New Move in Climate Change Act
President Obama has come up with a new move in its environmental plan in early June which speaks of an astounding aim of one-third greenhouse-emission reduction over the coming 15 years. The plan was mainly intended to lower pollution from coal-fired power plants, the main reason for the nation’s carbon emissions.
The plan calls for a 30% drop in carbon emissions by 2030 compared with the 2005 levels in a move to curb global warming. While Obama wanted the states to put forward their plans by June 2016, the new draft reveals an extension to 2017 and 2018 for states willing to join the clean energy drive (read: What is Behind the Recent Clean Energy ETF Surge?).
The tightening in carbon-emission limits in a way could make existing and upcoming coal-fired units more expensive and less attractive for operators. Utilities are shifting their mode of power generation from coal-fired electricity plants to natural gas and alternate energy sources (read: Coal ETF in Focus on Sluggish Earnings).
Many coal-fired plants were already on their death bed as such thanks to muted natural gas prices, move from carbon to renewables and sluggish demand for electricity. This February, the U.S. Energy Information Administration (EIA) predicted that a total of 60 gigawatts (GW) of capacity will be closed by the end of the decade. U.S. coal-fired capacity will reduce to 262 gigawatts in 2040 from 310 gigawatts in 2012, as per EIA.
Is There Any Hope?
While the Obama administration looks to apply this new law, the plan has been criticized by the Republicans, some states and several individuals in the energy industry. With the U.S. due for a presidential election in 2016, the plan appears vulnerable to the results.
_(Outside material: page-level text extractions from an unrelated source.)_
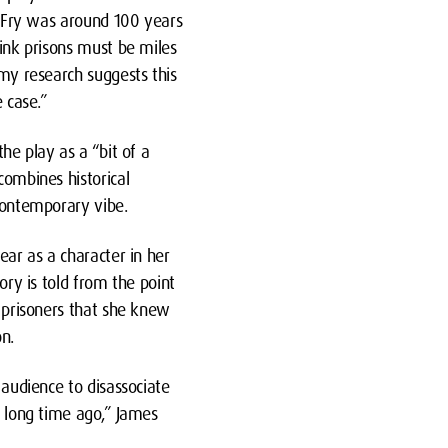
h Fry was around 100 years
ink prisons must be miles
my research suggests this
 case.”
he play as a “bit of a
ombines historical
contemporary vibe.
ear as a character in her
ory is told from the point
 prisoners that she knew
n.
 audience to disassociate
 long time ago,” James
If a Republican president is voted in for 2016, the execution of the law can probably be stopped.
Secondly, as per EPA, coal will still be used to produce 30% of U.S. electricity by 2030 compared with 39% in 2013, even if the new regulation is brought into play. Usage of coal for the nation’s energy generation will drop to about 33% in 2020 and 30—31% in 2030 under the planned limitations, compared with 41% under existing rules, per the EPA numbers.
Also, whenever natural gas prices soar in events like a harsh cold snap which the U.S. witnessed this year, operators turn their focus to coal. China – the largest user of coal across the globe – has been stabilizing as evident by the recent rise in the manufacturing numbers. However, this nation too is concentrating on building a greener environment.
The Chinese share of coal consumption will likely be reduced to 65% this year from 69% in 2011. However, the reduced share is also quite high to keep the coal sector afloat.
Iraq tension can also act as a short-term catalyst to the global coal industry. Unrest in this oil-risk nation has pushed up the prices for oil and natural gas thus causing many to turn toward the coal space for energy generation purposes (read: Is This the Year for the Coal ETF?).
Though the coal ETF looks a clear bear or ‘sell’ candidate over the long term with a high risk outlook, investors with an extremely strong stomach for risks can try out this product with a short-term notion.
The coal ETF gained about 4% in the last three-month period (as of June 20, 2014) though it lost about 3.65% year-to-date. The coal ETF’s short-term moving average (9 days) is above the 50-day moving average and it is presently residing in the oversold territory, suggesting a short term pop is possible, though the longer term picture is still quite weak.